E l’autore fa proprio questo, usa l’assurdo come linguaggio primario del film a significare appunto l’assurdità del sistema cinematografico che va per la maggiore al giorno d’oggi. La sua è una chiamata a un risveglio dal torpore in cui ci lascia cadere quel sistema.

I RIFERIMENTI DEL FILM

“Valley of the Gods” fa sì parte della tradizione del cinema d’autore, ma ha anche una visione da kolossal con scene mozzafiato che sembrano uscite dai film della Marvel. E in effetti, il regista ammette di essersi ispirato, in parte, anche al mondo dei fumetti sui supereroi. Pensiamo all’iconico castello erto sulla montagna che ricorda quello di una favola gotica o al rapporto tra il personaggio di Malkovich e il suo maggiordomo, un chiaro riferimento a Batman e Alfred. O ancora il treno a forma serpentina che si intravede nel trailer, con l’affascinante donna a bordo (Bérénice Marlohe). C’è poi l’apprezzatissimo omaggio a “2001: Odissea nello Spazio” di Kubrick nella scena dello screen alla retina oculare che permette l’accesso al castello. Un omaggio dovuto, non solo vista l’innegabile dimensione kubrickiana del film, ma soprattutto per la partecipazione di Keir Dullea, il mitico protagonista del capolavoro di Kubrick.

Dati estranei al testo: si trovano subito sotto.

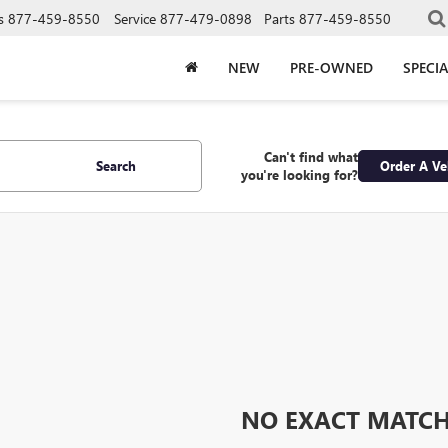
s
877-459-8550
Service
877-479-0898
Parts
877-459-8550
NEW
PRE-OWNED
SPECIA
Can't find what
Search
Order A Ve
you're looking for?
NO EXACT MATC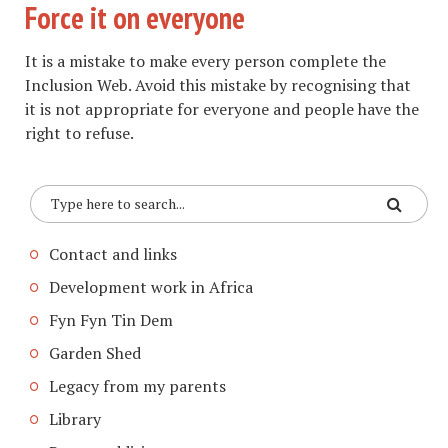
Force it on everyone
It is a mistake to make every person complete the
Inclusion Web. Avoid this mistake by recognising that
it is not appropriate for everyone and people have the
right to refuse.
Contact and links
Development work in Africa
Fyn Fyn Tin Dem
Garden Shed
Legacy from my parents
Library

E non manca il riferimento alla nostra tradizione italiana, a cui Majewski dichiara apertamente di ispirarsi, nella spettacolare scena girata alla vera Fontana di Trevi a Roma. E forse a qualcuno il Wes Tauros di Malkovich che vaga per un’infinita regale residenza avrà ricordato persino il Papa di Sorrentino della seconda stagione della serie “The New Pope”.

AL CINEMA

Distribuito da CG Entertainment in collaborazione con Lo Scrittoio, il film uscirà nelle sale italiane il prossimo 3 giugno, e per questo “Valley of the Gods” vale davvero la pena di tornare nelle sale del cinema dopo tanto tempo.